Assignment: Please restate the data below word for word, omitting all images.

START Extracted material

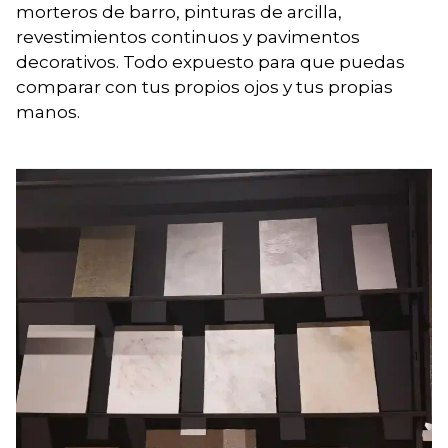
morteros de barro, pinturas de arcilla,
revestimientos continuos y pavimentos
decorativos. Todo expuesto para que puedas
comparar con tus propios ojos y tus propias
manos.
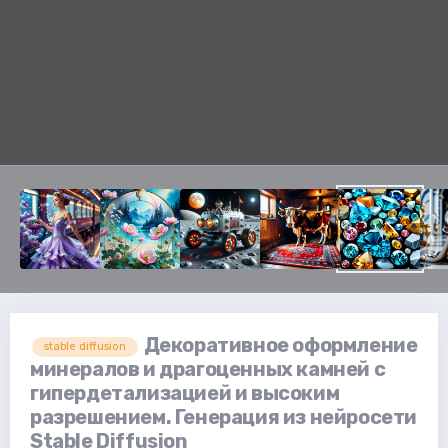
Декоративное оформление
stable diffusion
минералов и драгоценных камней с
гипердетализацией и высоким
разрешением. Генерация из нейросети
Stable Diffusion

END Extracted material

Task result:
morteros de barro, pinturas de arcilla,
revestimientos continuos y pavimentos
decorativos. Todo expuesto para que puedas
comparar con tus propios ojos y tus propias
manos.
Декоративное оформление
stable diffusion
минералов и драгоценных камней с
гипердетализацией и высоким
разрешением. Генерация из нейросети
Stable Diffusion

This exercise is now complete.